I am a very well-educated Seventh-day Adventist. My knowledge of the Bible and of Seventh-day Adventist theology is excellent, especially considering that I am not a theologian. I can run rings around most people in a biblical discussion. But why does all this knowledge help so little?

I began my teaching career in a secondary school. I was a converted Christian with a fine understanding of salvation by faith, an experience that had transformed my life. When I taught Bible classes, I taught the gospel clearly. I was a good teacher. Teaching is one of my talents, particularly in taking a complex subject and making it understandable to (almost) the meanest comprehension. So why did this have so little effect on my students?

A couple of years later, I had another experience that I did not recognize at the time, and that I could only explain in hindsight. A fellow teacher and I attended a Christian concert. Contemporary music, well played, full of energy, followed by a short but earnest talk and appeal. Dozens of young people responded. We went home chastised.

Wasn’t the Seventh-day Adventist Church supposed to be out there calling people to God? We were doing virtually nothing. We talked till the early hours of the morning. I had started a music band, so I volunteered their services for outreach work. The band spent as much time studying and praying together as we did in rehearsal of songs and skits. The results? Dramatic. Unexpected.

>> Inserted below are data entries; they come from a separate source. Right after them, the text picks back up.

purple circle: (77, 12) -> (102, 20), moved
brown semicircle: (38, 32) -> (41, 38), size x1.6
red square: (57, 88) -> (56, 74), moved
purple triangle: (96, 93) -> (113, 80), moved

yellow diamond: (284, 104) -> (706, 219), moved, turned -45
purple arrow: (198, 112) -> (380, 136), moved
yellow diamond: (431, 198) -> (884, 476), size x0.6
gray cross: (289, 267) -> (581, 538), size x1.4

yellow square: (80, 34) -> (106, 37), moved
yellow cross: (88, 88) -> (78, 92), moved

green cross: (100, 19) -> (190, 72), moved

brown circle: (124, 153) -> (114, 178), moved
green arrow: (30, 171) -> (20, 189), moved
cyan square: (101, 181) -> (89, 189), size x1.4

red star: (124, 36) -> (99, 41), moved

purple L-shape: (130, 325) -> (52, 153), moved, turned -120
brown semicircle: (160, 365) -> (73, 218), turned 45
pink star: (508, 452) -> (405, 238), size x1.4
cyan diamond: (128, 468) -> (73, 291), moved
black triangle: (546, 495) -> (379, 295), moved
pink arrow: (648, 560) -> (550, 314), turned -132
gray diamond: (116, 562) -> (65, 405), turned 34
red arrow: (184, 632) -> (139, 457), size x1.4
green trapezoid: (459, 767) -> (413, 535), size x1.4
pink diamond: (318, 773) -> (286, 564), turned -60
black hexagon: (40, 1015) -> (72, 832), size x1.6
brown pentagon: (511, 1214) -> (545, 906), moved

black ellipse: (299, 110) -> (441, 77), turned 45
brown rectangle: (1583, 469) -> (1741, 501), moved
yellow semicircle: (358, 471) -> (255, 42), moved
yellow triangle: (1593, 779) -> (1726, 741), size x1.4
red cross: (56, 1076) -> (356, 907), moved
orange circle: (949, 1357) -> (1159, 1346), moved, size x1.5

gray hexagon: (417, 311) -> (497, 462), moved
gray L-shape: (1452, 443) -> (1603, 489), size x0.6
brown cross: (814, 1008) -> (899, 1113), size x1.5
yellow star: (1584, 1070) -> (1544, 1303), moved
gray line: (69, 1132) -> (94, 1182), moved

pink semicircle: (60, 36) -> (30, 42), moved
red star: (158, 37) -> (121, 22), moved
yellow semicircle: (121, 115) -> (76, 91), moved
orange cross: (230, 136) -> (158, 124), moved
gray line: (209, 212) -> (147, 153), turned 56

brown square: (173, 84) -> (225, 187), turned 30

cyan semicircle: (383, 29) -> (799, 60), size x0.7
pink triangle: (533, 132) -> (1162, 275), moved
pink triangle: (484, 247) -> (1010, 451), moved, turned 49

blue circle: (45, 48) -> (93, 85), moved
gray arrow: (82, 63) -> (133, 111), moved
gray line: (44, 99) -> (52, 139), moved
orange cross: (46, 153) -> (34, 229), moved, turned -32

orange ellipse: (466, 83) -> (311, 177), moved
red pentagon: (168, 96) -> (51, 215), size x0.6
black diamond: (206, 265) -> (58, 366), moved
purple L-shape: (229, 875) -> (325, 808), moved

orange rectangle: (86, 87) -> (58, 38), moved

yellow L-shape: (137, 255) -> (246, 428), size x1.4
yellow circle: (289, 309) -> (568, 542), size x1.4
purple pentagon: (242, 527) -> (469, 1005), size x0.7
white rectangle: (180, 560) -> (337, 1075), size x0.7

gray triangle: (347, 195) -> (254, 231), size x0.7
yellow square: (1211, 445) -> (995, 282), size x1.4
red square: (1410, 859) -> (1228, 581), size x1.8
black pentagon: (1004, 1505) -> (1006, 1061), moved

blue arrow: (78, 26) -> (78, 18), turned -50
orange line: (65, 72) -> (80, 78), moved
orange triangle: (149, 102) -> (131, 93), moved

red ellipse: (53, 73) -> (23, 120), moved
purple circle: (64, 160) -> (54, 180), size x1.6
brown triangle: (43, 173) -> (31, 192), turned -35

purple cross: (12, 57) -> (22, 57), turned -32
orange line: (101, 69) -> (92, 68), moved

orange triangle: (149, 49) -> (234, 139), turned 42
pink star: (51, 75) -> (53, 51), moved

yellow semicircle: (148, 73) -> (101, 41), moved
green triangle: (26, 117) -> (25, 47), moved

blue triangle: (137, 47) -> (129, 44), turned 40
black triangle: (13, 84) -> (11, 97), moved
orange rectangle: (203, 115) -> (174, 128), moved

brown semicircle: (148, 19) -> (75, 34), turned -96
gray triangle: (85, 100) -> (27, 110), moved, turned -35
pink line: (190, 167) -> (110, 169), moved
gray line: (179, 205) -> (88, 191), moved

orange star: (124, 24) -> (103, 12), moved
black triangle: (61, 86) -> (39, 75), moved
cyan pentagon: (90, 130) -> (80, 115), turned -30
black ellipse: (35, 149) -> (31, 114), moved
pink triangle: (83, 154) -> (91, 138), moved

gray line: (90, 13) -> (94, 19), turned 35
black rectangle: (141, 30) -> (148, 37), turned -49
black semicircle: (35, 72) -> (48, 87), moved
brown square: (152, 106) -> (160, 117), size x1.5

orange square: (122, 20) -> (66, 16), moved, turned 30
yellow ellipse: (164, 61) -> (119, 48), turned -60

The students who comprised the band were transformed. Although they hadn’t volunteered for the new role, each of them was confronted spiritually, and grew. Years later, I see them taking leadership roles in their local churches, whereas many of their peers have disappeared from church.

The bigger surprise was in my teaching. Same lessons as last year, same earnest explanations of salvation, completely different result. I remember thinking, "What’s happening here? It’s the same teacher, the same content, the same delivery, but the result is that the students are really listening, really changing." I could stand outside myself and watch as students drank up the knowledge of God. Clearly, it wasn’t me that made the difference.

Hindsight, and new knowledge, helped me understand that I had experienced the baptism of the Holy Spirit. It is not a very common topic in Adventist circles, and one more usually associated with charismatic churches and their assumed abuses of the Spirit. Yet on closer examination, the New Testament has much to say about receiving the Holy Spirit in his fullness, and it often speaks of this reception as an experience separate from that of receiving salvation.

Jesus received the baptism of the Spirit at the Jordan; before that, he did not dare begin his ministry. The Gospels note that he did his work "full of the Holy Spirit," and "in the power of the Spirit." Similarly, Acts speaks of the Apostles in the same manner, implying an ongoing renewable infilling of the Spirit. Indeed, in the weeks before Pentecost, the Apostles were saved men, full of passion for the message of the risen Lord, yet Jesus instructed them not to move until they received the outpouring of the Spirit.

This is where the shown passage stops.